Your answer should be every line of the records that contains the word "Graduação", copied as it stands.

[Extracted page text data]
________________________________________

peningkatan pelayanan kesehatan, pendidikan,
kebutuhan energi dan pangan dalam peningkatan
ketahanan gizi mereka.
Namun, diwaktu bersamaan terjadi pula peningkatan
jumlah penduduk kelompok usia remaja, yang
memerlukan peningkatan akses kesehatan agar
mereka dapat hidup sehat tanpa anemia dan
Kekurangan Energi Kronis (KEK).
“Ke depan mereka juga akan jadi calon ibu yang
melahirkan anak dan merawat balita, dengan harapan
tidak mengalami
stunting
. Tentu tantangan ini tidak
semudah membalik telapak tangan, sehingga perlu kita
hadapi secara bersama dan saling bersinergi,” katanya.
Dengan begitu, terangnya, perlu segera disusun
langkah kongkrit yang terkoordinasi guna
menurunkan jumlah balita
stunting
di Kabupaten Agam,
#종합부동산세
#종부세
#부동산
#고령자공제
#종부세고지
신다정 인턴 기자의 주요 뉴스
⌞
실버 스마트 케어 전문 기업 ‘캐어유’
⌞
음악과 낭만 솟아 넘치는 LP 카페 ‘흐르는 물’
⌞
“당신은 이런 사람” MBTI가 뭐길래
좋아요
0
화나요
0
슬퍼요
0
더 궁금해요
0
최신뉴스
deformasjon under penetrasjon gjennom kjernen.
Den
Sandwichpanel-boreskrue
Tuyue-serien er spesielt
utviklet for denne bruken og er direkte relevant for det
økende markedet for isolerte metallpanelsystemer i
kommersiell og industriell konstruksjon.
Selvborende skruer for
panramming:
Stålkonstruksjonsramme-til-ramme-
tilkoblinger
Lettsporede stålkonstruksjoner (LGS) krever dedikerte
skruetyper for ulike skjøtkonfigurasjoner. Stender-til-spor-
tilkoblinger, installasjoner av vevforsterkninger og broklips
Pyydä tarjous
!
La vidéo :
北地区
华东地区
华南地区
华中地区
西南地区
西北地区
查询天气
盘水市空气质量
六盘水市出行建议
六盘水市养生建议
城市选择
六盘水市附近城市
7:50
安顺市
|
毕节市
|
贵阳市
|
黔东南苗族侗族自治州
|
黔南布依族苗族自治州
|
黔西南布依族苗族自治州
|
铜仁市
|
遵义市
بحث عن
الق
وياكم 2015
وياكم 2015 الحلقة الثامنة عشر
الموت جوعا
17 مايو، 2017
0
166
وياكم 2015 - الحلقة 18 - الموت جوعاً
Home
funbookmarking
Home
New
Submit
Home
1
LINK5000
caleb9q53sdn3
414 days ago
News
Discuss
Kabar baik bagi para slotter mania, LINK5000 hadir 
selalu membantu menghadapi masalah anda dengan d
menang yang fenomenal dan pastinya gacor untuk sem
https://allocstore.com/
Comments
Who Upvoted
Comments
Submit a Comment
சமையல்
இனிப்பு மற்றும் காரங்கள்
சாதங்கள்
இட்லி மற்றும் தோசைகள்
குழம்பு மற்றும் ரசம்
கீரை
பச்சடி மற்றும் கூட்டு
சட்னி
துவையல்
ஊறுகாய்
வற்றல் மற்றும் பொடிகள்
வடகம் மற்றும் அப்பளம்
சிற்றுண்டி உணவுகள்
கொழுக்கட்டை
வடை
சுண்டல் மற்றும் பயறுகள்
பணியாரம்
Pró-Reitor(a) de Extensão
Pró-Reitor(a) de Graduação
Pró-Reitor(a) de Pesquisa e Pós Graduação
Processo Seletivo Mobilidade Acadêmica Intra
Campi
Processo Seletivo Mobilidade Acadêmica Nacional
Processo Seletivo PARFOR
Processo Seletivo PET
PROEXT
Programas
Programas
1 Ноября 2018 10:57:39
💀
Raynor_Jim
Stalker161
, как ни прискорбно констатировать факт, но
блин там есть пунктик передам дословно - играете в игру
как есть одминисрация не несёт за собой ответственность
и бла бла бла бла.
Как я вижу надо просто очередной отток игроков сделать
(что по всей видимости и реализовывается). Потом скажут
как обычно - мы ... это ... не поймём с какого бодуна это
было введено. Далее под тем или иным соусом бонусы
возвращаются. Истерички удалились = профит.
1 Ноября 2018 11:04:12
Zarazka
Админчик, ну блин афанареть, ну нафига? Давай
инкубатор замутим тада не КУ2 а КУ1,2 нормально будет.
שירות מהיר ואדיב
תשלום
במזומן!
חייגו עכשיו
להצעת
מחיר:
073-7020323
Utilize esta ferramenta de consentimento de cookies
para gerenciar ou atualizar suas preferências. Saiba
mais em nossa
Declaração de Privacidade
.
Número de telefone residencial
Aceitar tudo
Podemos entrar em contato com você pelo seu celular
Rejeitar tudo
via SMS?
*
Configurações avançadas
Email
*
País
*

________________________________________

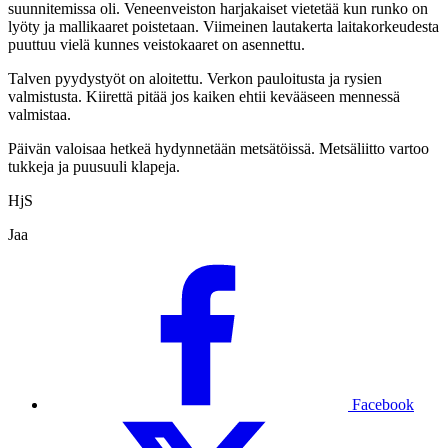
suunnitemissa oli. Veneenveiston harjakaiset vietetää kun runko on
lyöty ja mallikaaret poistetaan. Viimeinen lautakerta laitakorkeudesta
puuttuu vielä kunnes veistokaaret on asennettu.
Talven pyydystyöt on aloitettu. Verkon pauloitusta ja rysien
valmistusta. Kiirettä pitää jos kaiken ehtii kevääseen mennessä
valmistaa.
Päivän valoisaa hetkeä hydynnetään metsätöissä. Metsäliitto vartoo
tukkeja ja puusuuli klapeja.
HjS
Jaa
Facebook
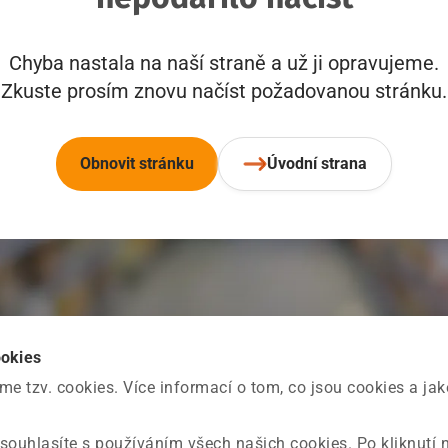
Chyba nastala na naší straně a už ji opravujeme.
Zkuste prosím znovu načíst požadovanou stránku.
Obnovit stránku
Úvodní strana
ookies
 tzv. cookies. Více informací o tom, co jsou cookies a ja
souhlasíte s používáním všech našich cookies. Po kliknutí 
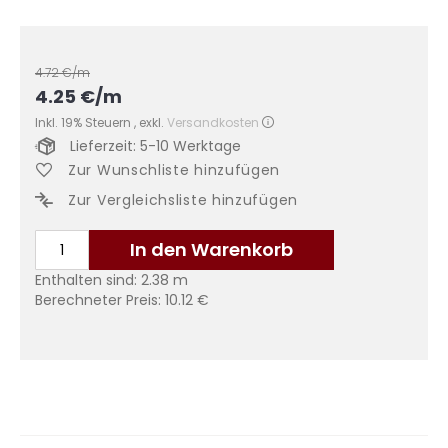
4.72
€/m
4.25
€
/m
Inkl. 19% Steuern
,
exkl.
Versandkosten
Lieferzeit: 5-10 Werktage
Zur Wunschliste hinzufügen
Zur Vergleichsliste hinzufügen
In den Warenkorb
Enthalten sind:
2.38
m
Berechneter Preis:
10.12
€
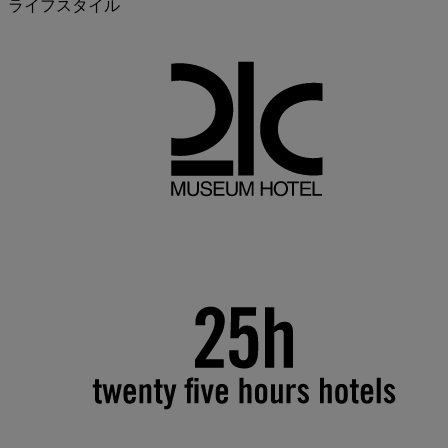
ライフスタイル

________________________________________

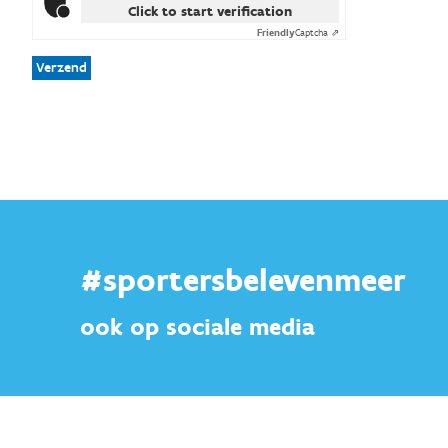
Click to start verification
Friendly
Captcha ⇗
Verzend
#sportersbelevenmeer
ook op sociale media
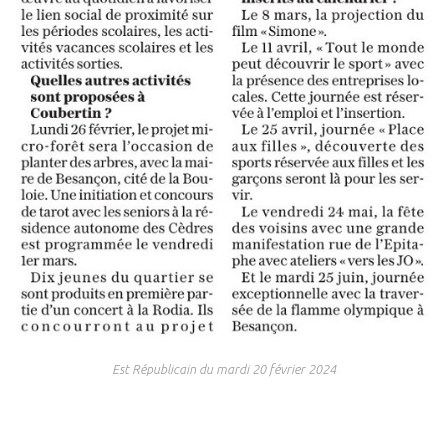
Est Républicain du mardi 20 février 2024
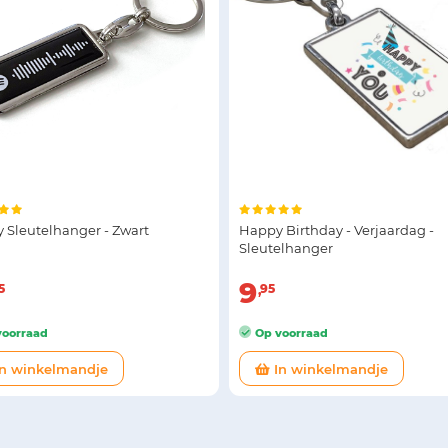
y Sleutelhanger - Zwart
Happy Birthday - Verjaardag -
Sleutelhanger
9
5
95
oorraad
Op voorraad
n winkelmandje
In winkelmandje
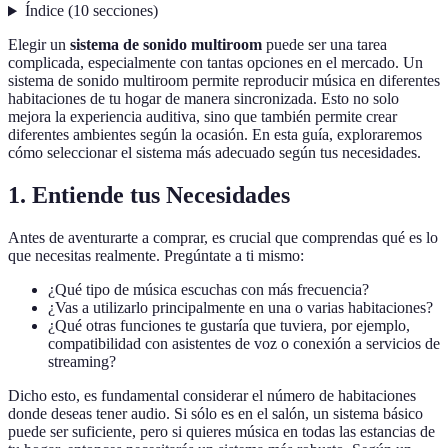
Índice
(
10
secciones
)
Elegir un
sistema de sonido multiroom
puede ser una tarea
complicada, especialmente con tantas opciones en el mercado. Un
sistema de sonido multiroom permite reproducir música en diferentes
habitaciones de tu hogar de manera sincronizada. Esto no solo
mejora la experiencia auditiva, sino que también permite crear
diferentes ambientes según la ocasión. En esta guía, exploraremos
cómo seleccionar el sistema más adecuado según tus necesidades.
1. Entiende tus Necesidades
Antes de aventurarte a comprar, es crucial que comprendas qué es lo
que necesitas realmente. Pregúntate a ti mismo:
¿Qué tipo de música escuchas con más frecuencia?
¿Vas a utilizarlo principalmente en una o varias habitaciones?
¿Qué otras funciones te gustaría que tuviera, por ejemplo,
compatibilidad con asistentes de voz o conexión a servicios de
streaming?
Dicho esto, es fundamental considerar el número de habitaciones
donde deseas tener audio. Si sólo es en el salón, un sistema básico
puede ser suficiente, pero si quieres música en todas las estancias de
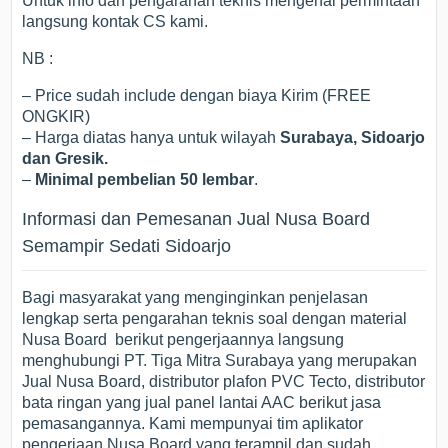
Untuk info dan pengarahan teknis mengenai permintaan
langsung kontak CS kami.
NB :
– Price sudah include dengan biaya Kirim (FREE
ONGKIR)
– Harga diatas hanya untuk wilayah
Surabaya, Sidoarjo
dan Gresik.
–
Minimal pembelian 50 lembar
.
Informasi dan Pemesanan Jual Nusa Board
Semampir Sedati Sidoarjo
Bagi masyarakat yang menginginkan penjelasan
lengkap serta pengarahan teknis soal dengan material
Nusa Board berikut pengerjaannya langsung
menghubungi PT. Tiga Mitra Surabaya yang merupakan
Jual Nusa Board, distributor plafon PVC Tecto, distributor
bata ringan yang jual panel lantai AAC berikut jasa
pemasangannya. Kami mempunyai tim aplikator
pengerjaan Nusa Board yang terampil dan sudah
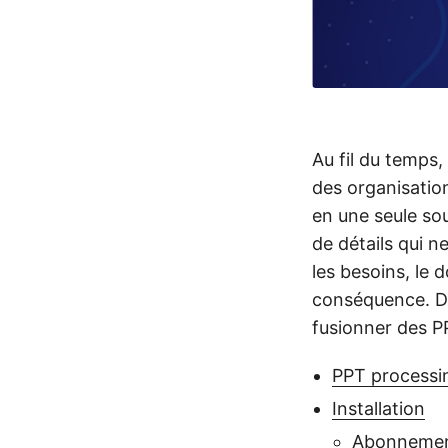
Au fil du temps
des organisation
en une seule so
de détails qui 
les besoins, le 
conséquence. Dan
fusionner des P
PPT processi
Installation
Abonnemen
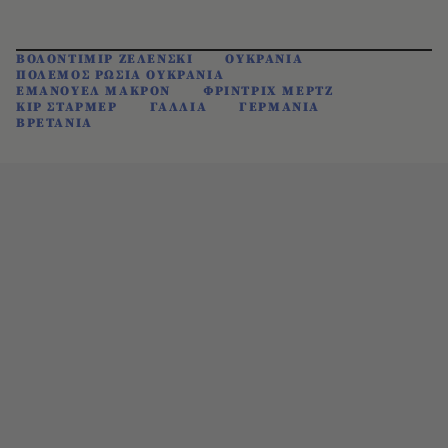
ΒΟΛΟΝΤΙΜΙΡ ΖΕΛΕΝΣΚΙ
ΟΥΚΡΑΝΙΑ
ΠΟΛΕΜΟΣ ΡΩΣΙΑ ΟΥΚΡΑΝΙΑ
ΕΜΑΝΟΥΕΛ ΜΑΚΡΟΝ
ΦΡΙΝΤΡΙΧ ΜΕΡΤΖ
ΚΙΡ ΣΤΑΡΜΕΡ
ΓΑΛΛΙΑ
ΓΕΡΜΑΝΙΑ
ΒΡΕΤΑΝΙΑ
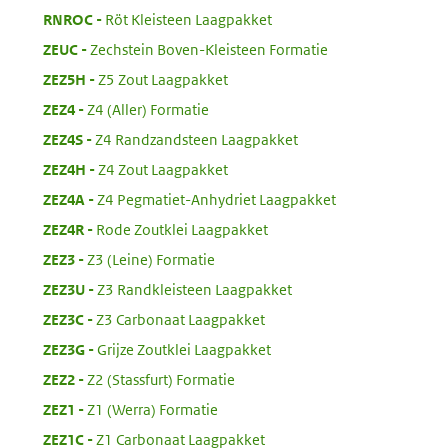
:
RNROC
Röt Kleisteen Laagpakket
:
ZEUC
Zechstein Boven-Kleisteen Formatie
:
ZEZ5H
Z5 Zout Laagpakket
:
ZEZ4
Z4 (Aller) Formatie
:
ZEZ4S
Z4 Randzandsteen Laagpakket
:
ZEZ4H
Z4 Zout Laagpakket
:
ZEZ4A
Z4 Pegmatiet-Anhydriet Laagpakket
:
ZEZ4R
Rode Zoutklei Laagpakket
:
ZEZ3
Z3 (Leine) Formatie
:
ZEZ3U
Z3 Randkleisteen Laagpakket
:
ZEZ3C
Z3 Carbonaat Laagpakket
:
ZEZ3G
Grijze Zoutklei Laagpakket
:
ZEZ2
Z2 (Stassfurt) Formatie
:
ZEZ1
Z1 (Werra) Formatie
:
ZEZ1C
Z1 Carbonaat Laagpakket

________________________________________

• _Answer box_
Pró-Reitor(a) de Graduação
Pró-Reitor(a) de Pesquisa e Pós Graduação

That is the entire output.